[See update at end of this entry.]
Jeff Lax pointed me to the book, “Discrete choice methods with simulation” by Kenneth Train as a useful reference for logit and probit models as they are used in economics. The book looks interesting, but I have one question. On page 28 of his book (go here and click through to page 28), Train writes, “the coefficients in the logit model will be √1.6 times larger than those for the probit model . . . For example, in a mode choice model, suppose the estimated cost coefficient is −0.55 from a logit model . . . The logit coefficients can be divided by √1.6, so that the error variance is 1, just as in the probit model. With this adjustment, the comparable coefficients are −0.43 . . .”
This confused me, because I’ve always understood the conversion factor to be 1.6 (i.e., the variance scales by 1.6^2, so the coefficients themselves scale by 1.6). I checked via a little simulation in R:
> n <- 100
> x <- rnorm (n)
> a <- 1.3
> b <- -0.55
> y <- rbinom (n, 1, invlogit (a + b*x))
> M1 <- glm (y ~ x, family=binomial(link="logit"))
> display (M1)
glm(formula = y ~ x, family = binomial(link = “logit”))
(Intercept) 0.88 0.22
x -0.44 0.24
n = 100, k = 2
residual deviance = 118.6, null deviance = 122.2 (difference = 3.6)
> M2 <- glm (y ~ x, family=binomial(link="probit"))
> display (M2)
glm(formula = y ~ x, family = binomial(link = “probit”))
(Intercept) 0.54 0.13
x -0.26 0.14
n = 100, k = 2
residual deviance = 118.6, null deviance = 122.2 (difference = 3.5)
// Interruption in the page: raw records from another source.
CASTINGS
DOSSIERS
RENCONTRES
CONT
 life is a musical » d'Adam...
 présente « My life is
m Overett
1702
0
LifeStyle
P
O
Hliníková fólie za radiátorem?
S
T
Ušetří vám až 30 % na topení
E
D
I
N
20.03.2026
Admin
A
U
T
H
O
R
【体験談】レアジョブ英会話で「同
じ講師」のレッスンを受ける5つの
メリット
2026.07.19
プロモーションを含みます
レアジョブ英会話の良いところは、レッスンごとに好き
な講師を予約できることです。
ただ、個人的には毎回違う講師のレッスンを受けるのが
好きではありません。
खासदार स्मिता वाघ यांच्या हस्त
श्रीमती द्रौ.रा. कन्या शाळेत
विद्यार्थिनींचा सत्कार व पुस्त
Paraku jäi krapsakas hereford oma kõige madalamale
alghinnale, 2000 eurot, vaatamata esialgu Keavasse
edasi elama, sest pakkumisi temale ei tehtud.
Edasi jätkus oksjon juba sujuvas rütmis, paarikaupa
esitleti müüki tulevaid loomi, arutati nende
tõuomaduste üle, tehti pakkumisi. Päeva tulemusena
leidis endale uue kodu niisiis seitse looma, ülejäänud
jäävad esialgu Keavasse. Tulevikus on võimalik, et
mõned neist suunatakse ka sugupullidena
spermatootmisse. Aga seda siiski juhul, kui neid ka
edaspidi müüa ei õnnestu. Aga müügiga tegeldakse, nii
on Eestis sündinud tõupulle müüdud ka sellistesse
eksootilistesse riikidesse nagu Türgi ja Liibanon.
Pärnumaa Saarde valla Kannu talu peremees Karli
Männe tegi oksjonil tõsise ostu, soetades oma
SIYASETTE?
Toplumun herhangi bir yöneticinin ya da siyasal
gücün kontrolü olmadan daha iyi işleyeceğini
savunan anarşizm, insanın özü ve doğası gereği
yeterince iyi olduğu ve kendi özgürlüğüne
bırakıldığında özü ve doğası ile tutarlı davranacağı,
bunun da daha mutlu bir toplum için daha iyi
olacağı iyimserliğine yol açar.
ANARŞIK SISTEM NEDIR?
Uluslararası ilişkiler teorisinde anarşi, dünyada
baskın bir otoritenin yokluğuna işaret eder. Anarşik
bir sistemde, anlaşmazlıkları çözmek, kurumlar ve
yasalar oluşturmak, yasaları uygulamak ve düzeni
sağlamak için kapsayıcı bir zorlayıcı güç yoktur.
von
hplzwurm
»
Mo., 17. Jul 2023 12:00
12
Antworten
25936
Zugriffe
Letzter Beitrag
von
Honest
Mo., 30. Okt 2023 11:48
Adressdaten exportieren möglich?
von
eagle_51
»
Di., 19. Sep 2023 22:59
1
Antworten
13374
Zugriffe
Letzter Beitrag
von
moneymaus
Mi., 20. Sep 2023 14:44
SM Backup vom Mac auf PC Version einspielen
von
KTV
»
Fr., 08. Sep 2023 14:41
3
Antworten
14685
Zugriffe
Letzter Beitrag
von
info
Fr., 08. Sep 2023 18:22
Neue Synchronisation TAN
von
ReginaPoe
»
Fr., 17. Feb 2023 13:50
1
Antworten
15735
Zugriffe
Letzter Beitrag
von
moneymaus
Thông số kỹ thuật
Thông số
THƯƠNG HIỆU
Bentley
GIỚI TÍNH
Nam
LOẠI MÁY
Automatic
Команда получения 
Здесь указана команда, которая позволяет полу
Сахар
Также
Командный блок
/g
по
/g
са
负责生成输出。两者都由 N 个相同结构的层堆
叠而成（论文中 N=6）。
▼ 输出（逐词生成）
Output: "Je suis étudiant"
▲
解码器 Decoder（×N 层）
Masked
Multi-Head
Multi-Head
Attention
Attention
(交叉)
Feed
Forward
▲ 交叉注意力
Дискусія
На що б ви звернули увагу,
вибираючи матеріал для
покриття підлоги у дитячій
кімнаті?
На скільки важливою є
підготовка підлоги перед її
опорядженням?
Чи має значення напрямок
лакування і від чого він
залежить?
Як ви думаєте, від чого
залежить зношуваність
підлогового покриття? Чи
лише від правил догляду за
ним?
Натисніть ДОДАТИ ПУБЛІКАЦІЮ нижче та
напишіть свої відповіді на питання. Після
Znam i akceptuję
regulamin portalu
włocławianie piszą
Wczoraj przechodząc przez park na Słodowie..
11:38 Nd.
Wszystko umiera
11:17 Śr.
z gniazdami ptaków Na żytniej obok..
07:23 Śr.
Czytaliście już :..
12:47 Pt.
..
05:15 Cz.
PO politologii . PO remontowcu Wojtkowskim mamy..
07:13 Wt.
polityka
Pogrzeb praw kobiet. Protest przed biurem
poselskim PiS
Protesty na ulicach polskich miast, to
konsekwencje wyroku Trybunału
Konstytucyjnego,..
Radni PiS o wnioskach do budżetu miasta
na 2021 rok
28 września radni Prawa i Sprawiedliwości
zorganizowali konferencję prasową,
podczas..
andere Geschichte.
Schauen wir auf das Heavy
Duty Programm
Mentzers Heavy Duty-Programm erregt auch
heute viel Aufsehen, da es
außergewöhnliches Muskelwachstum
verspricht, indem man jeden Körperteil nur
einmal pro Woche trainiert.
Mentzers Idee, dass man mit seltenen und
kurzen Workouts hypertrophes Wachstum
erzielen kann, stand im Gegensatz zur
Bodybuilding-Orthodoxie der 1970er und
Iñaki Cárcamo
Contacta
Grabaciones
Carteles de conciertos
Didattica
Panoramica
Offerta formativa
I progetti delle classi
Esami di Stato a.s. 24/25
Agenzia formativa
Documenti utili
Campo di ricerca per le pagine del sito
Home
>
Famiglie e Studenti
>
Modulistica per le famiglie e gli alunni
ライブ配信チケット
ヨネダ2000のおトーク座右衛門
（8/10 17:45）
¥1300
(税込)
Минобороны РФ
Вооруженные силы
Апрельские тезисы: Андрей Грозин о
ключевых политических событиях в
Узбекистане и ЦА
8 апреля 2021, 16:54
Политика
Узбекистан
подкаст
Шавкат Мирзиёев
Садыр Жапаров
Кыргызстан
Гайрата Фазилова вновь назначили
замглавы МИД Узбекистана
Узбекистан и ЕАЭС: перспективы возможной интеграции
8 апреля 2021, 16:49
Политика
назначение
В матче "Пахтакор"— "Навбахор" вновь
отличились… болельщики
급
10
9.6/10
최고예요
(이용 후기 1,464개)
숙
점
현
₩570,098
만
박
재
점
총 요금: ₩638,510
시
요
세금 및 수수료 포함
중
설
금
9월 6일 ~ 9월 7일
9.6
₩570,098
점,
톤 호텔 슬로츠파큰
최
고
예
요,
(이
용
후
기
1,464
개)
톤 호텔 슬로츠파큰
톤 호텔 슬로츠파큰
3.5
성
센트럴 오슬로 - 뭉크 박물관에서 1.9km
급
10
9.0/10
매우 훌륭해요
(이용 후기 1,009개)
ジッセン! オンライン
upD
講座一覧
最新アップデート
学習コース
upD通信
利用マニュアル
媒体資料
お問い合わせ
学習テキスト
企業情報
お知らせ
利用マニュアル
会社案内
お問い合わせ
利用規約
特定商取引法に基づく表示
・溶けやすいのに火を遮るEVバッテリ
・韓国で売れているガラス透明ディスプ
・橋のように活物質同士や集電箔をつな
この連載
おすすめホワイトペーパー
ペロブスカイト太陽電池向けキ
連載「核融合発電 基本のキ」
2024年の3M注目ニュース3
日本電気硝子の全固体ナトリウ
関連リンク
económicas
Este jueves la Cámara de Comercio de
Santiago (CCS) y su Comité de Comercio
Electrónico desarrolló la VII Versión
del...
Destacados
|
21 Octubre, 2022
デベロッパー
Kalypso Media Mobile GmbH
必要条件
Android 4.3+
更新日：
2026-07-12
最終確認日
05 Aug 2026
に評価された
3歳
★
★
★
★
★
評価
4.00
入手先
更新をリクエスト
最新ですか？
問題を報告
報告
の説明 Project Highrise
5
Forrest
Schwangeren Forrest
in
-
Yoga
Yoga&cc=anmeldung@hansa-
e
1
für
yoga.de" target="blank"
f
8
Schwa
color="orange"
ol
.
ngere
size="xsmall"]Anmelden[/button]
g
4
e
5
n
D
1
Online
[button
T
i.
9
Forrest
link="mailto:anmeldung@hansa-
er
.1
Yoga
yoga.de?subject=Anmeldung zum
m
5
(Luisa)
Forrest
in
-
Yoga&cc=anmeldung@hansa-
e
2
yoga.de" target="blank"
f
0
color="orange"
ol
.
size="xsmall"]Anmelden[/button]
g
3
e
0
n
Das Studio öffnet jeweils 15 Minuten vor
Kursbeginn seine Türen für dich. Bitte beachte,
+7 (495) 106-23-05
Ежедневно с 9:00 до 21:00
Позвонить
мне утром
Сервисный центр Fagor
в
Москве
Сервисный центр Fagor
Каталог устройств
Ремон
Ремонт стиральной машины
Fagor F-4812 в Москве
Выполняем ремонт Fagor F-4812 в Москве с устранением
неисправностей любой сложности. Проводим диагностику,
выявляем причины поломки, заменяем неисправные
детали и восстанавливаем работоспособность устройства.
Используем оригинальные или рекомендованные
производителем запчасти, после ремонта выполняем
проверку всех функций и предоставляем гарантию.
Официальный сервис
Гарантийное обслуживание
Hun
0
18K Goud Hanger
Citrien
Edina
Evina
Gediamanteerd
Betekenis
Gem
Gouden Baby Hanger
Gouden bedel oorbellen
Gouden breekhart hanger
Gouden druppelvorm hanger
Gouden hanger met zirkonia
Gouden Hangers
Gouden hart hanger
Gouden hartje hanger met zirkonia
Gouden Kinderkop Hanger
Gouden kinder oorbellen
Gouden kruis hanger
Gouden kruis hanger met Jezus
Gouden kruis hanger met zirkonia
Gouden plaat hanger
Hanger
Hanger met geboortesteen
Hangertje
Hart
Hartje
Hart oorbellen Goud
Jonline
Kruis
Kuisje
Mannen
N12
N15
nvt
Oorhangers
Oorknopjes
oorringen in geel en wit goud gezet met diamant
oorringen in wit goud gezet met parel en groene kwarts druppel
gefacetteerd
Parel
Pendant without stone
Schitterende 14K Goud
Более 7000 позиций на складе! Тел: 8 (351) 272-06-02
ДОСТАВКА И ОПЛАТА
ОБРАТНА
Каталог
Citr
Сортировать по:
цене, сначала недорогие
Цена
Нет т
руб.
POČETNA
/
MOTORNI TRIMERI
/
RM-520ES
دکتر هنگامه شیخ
I did it a few more times and got different results, but always between 1.6 and 1.8 (which is consistent with the literature, e.g., Amemiya, 1981).
Train also refers to a factor of pi^2/6, which is the variance of a single utility in the logit model (so that the difference has a variance of pi^2/3; see p.39 of his book here). This pi^2/3 is a variance, so its square root needs to be taken, hence pi/√3=1.8, which is indeed the sd of the unit logistic distribution. However, as Amemiya (1981) and others have noted, the logistic distribution function actually fits better to the normal, over most of the range of the curve, if we scale by 1.6 rather than 1.8. But, in any case, it’s 1.6, not √1.6. Anyway, I think that’s right.
I talked with Dr. Train and we realized that we’re talking about two different (although related) models. I’m working with logit/probit for binary outcomes, or ordered logit/probit for multilnomial outomes, in which there’s a single latent variable (with logistic(0,1) or normal(0,1) error term). Train is working with a utility model in which each alternative has its own independent error term (extreme-value or normal(0,1)), so that the difference in two utilities is either logistic(0,1) or normal(0,2). Hence the sqrt(2) difference in our sd’s. The parameterization/model I use is more common in statistics and, I believe, in econometric analysis of discrete data (e.g., Maddala’s book), but I can see that Train’s parameterization/model would makes sense in settings with different random utility for each person and each outcome.
These are not two different parameterizations of the same model, with one parameterization being more common than the other. They are two different models, each with its own parameterization that is common for that model.